Staffing and Compensation Are at the Heart of Building a Better Early Childhood System
Brookings: When COVID-19 hit, the work of being a child-care teacher—already challenging and low paying—became even more demanding, dangerous, and emotionally challenging. Prior to the pandemic, teachers left child-care sites at extremely high rates (more than twice as high as those of K-12 teachers), and the pandemic has exacerbated this issue. These staffing challenges have real implications for young children, who benefit from consistent relationships with the adults in their lives, and for the working families who rely on child care to do their jobs. Child care site leaders report low wages as a key driver of staffing challenges, stating that they cannot compete with higher-wage, lower-stress jobs. See related article: Brookings “The ‘Real’ Economic Advantage of Investing in Families This Holiday Season.”
Around the Nation
School-Community Partnerships: Solutions for Educational Equity Through Social and Emotional Well-Being
MDRC: Schools and school districts are being asked to provide more and more services to students while being given few additional resources. School districts can use partnerships with outside organizations and agencies to help provide those additional programs and services, build and strengthen healthy learning environments, and provide additional opportunities for schools to connect with families and other local community members. Studies show that school-community partnerships can lead to: stronger social and emotional skill development, enhanced student engagement, and improved academic outcomes.
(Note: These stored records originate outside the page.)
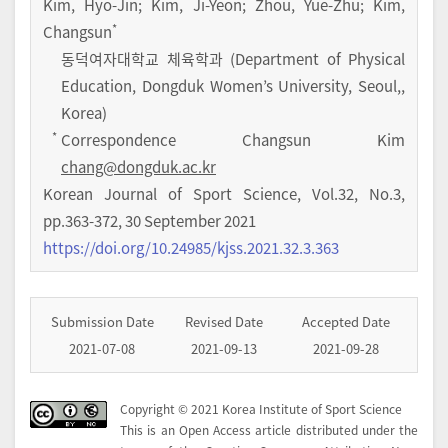
Kim, Hyo-Jin
; Kim, Ji-Yeon
; Zhou, Yue-Zhu
; Kim,
*
Changsun
동덕여자대학교 체육학과 (Department of Physical
Education, Dongduk Women’s University, Seoul,,
Korea)
*
Correspondence Changsun Kim
chang@dongduk.ac.kr
Korean Journal of Sport Science
,
Vol.
32
,
No.
3
,
pp.
363-372
,
30 September 2021
https://doi.org/10.24985/kjss.2021.32.3.363
Submission Date
Revised Date
Accepted Date
2021-07-08
2021-09-13
2021-09-28
Copyright © 2021 Korea Institute of Sport Science
This is an Open Access article distributed under the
Minnesota Schools Work to Respond to Growing Student Mental Health Needs
Star Tribune: Co-president of the Minnesota School Counselors Association, Becky Mendoza is hearing counselors from all over the state echo the same message: The mental health needs of students this year are more acute than ever. “The coping skills and strategies students used to survive the last two years outside of the school building may have worked for them there,” Mendoza said. But they don’t necessarily work within a classroom. That’s led to a rise in bullying, explosive outbursts, and an increase in forms of insubordination, school social workers and counselors say. Schools are using federal funds to hire counselors, offer more professional development aimed at supporting student needs, and invest in programs, such as EmpowerU, to help students develop their resiliency and coping skills. See related article: Education Week “Social-Emotional Learning and the Perils of Teaching as Therapy.”
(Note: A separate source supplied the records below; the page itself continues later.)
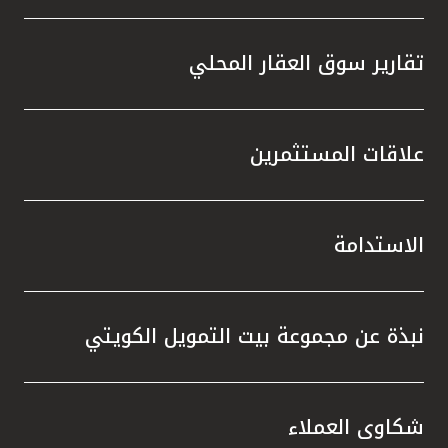
تقارير سوق العقار المحلي
علاقات المستثمرين
الاستدامة
نبذة عن مجموعة بيت التمويل الكويتي
شكاوى العملاء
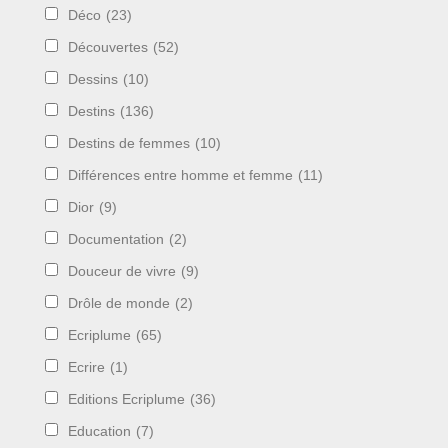
Déco
(23)
Découvertes
(52)
Dessins
(10)
Destins
(136)
Destins de femmes
(10)
Différences entre homme et femme
(11)
Dior
(9)
Documentation
(2)
Douceur de vivre
(9)
Drôle de monde
(2)
Ecriplume
(65)
Ecrire
(1)
Editions Ecriplume
(36)
Education
(7)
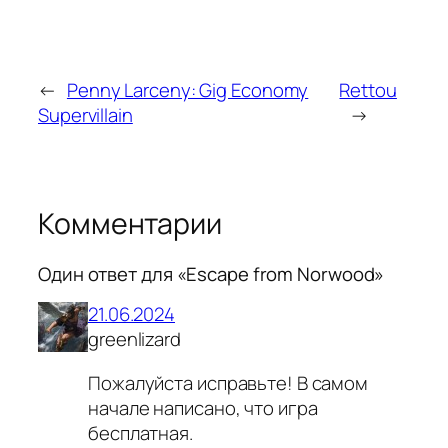
←
Penny Larceny: Gig Economy
Rettou
Supervillain
→
Комментарии
Один ответ для «Escape from Norwood»
21.06.2024
greenlizard
Пожалуйста исправьте! В самом
начале написано, что игра
бесплатная.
How One Chicago Public School is Changing Its Culture Now That the Police Are Gone
WBEZ Chicago: The School Council of Curie Metro High School on Chicago’s Southwest Side voted to remove police in the summer of 2020 with support from students and parents. The transition started about six years ago as more staff decided the police presence was hurting the school and the students. Since then, Curie officials have been putting more weight on social-emotional support and improving relationships between students and staff. They came up with alternative safety plans and received funds to pay for more resources, such as restorative justice coordinators, in lieu of police. The school’s security guards were trained in how to talk to students and ask the right questions. Since returning to in-person schooling, many students report feeling more supported and listened to when there is conflict.